Dampak Wabah Virus Corona, Ratusan Turis Cina Batal Kunjungi Solo
TEMPO.CO | 26/01/2020 16:27
Warga memadati kawasan Pasar Gede yang dihiasi dengan lampion di Solo, Jawa Tengah, Kamis, 16 Januari 2020. Panitia Imlek Solo memasang ribuan lampion di kawasan Pasar Gede untuk memeriahkan Tahun Baru Imlek sekaligus menjadi daya tarik wisatawan berkunju
Warga memadati kawasan Pasar Gede yang dihiasi dengan lampion di Solo, Jawa Tengah, Kamis, 16 Januari 2020. Panitia Imlek Solo memasang ribuan lampion di kawasan Pasar Gede untuk memeriahkan Tahun Baru Imlek sekaligus menjadi daya tarik wisatawan berkunjung ke Kota Solo. ANTARA

TEMPO.CO, Jakarta - Ratusan turis asal Cina membatalkan rencana kunjungan wisata ke Kota Solo, akibat mewabahnya virus corona di negara mereka. Pelaku jasa wisata berharap agar wabah yang menjadi ancaman dunia itu segera mereda.

Selama ini, serombongan turis asal Kota Kunming, Cina, tiba di Solo dengan mencarter pesawat tiap pekan. Mereka dibawa oleh travel agent PT Cahaya Matahari Rembulan, yang cukup aktif menjual paket wisata Indonesia ke negeri tirai bambu itu.

Direktur PT Cahaya Matahari Rembulan, Pupun Pantiana Gunmantono mengatakan pihaknya harus menghentikan penjualan paket wisata kepada turis asal Cina untuk sementara waktu, "Hingga batas waktu yang belum ditentukan," katanya, Ahad 26 Januari 2020.

Menurutnya, pemerintahan setempat memang melarang penerbangan dari Cina ke luar negeri. Hal itu membuatnya harus melakukan pembatalan keberangkatan dan melakukan refund kepada pelanggannya di Cina.

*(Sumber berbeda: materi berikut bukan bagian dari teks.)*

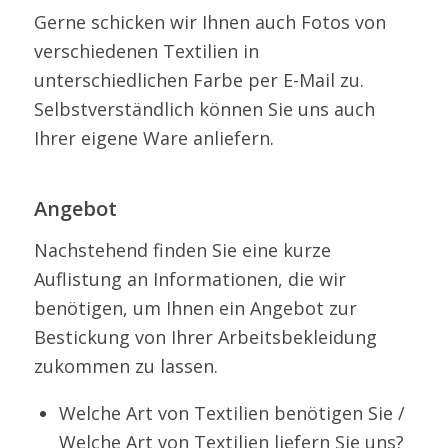
Gerne schicken wir Ihnen auch Fotos von
verschiedenen Textilien in
unterschiedlichen Farbe per E-Mail zu.
Selbstverständlich können Sie uns auch
Ihrer eigene Ware anliefern.
Angebot
Nachstehend finden Sie eine kurze
Auflistung an Informationen, die wir
benötigen, um Ihnen ein Angebot zur
Bestickung von Ihrer Arbeitsbekleidung
zukommen zu lassen.
Welche Art von Textilien benötigen Sie /
Welche Art von Textilien liefern Sie uns?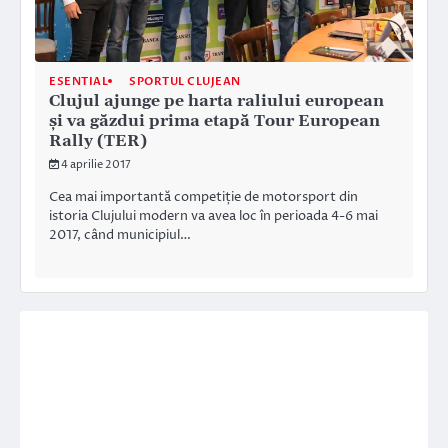
ESENTIAL
SPORTUL CLUJEAN
Clujul ajunge pe harta raliului european
și va găzdui prima etapă Tour European
Rally (TER)
4 aprilie 2017
Cea mai importantă competiție de motorsport din
istoria Clujului modern va avea loc în perioada 4-6 mai
2017, când municipiul…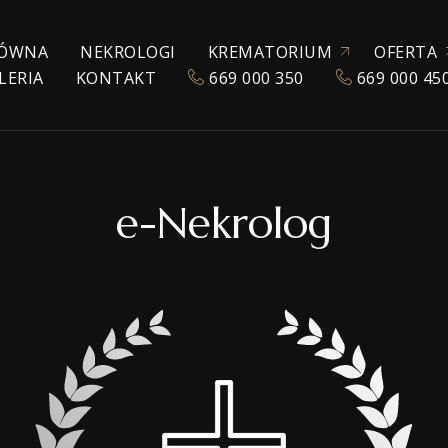
ÓWNA
NEKROLOGI
KREMATORIUM
OFERTA
LERIA
KONTAKT
669 000 350
669 000 45
ZEZWOLENIE NA KREMACJĘ
KATALOG URN
POGRZEBY TRADYC
KREMACJA
EKSHUMACJA
e-Nekrolog
POGRZEBY WYZNA
POGRZEBY ŚWIECK
TRANSPORT ZMAR
TANATOKOSMETY
AKCESORIA POGR
SALE POŻEGNAŃ
WŁASNE CHŁODNIE
OPRAWA MUZYCZ
E-NEKROLOGI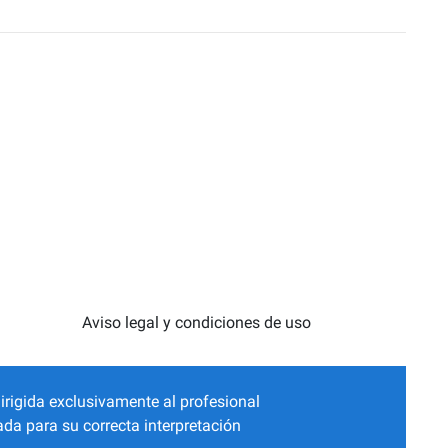
Aviso legal y condiciones de uso
irigida exclusivamente al profesional
da para su correcta interpretación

Pekan lalu, pihaknya masih mendatangkan turis asal Cina yang mendarat di Bandara Adi Sumarmo Solo menggunakan pesawat carter. "Itu rombongan terakhir kami," katanya. Selanjutnya, dia baru akan membawa turis lagi ke Solo jika wabah telah mereda.

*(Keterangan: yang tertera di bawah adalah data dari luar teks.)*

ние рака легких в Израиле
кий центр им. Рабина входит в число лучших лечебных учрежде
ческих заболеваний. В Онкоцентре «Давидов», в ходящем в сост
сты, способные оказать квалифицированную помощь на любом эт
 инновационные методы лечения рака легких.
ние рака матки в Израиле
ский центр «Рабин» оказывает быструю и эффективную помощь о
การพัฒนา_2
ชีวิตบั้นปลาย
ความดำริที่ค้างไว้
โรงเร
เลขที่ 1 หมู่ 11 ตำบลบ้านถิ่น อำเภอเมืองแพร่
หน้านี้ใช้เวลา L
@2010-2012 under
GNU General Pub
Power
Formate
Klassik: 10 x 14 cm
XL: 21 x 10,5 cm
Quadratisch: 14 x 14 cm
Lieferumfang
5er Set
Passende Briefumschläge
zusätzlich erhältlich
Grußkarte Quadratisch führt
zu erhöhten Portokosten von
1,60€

Menurut Pupun, wabah Virus Corona terjadi saat geliat pariwisata tengah bergairah. "Kami harus melakukan revisi terhadap beberapa rencana bisnis yang telah dibuat," katanya.

Sebelum wabah mencuat, pihaknya tengah gencar mempromosikan wisata Kota Solo ke sejumlah daerah di Cina. "Kami menargetkan bisa membawa turis Cina sebanyak tujuh pesawat tiap pekan pada Juni mendatang," katanya. Dia khawatir dampak wabah ini membuat targetnya meleset.

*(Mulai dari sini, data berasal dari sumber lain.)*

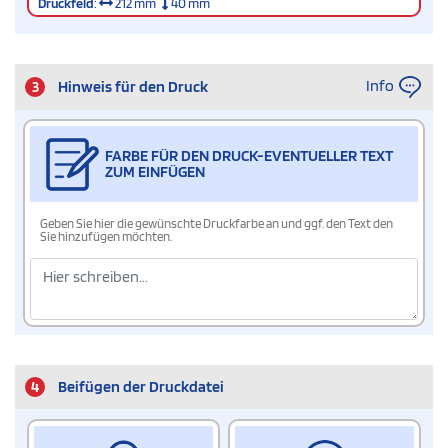
Druckfeld
:
212 mm
40 mm
Info
3
Hinweis für den Druck
FARBE FÜR DEN DRUCK-EVENTUELLER TEXT
ZUM EINFÜGEN
Geben Sie hier die gewünschte Druckfarbe an und ggf. den Text den
Sie hinzufügen möchten.
4
Beifügen der Druckdatei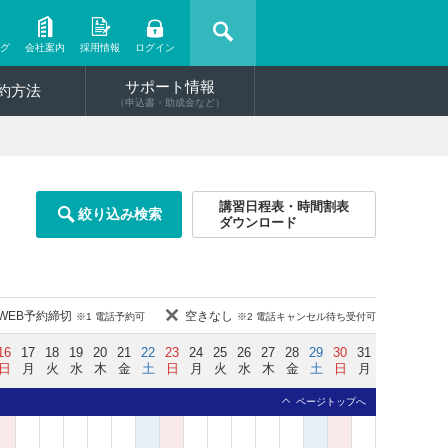
ング
会社案内
採用情報
ログイン
サポート情報
約方法
（申込書・助成金など）
講習日程表・時間割表
絞り込み検索
ダウンロード
WEB予約締切
空きなし
※1 電話予約可
※2 電話キャンセル待ち受付可
16
17
18
19
20
21
22
23
24
25
26
27
28
29
30
31
日
月
火
水
木
金
土
日
月
火
水
木
金
土
日
月
ページトップへ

Meski demikian, dia yakin bahwa pemerintahan Cina mampu segera mengatasi masalah itu. "Kami melihat bahwa mereka merupakan negara yang memiliki kemampuan besar," katanya.

Sementara itu, Wakil Ketua Wakil Ketua Asociation of The Indonesian Tours and Travel Agencies (ASITA) Jawa Tengah Daryono juga menyayangkan kejadian tersebut. Menurutnya, Cina merupakan pasar baru yang potensial untuk paket wisata Solo.

Abdi dalem Keraton Kasunanan Surakarta Hadiningrat mengarak gunungan menuju Masjid Agung pada perayaan Grebeg Sekaten 2019 di Solo, Jawa Tengah, Sabtu 9 November 2019. Atraksi budaya keraton dan keunikan kota Solo menarik minat wisatawan Cina. ANTARA FOTO/Mohammad Ayudha

"Travel agent mampu membawa turis secara rutin satu pesawat tiap pekan," katanya. Bahkan, mereka sanggup menyewa pesawat carter lantaran hingga kini belum ada penerbangan reguler dari Kota Kunming Cina menuju Solo.

Dia juga berharap agar wabah Virus Corona itu segera teratasi. Sebab, pariwisata menjadi salah satu sektor yang paling terdampak dari kejadian tersebut.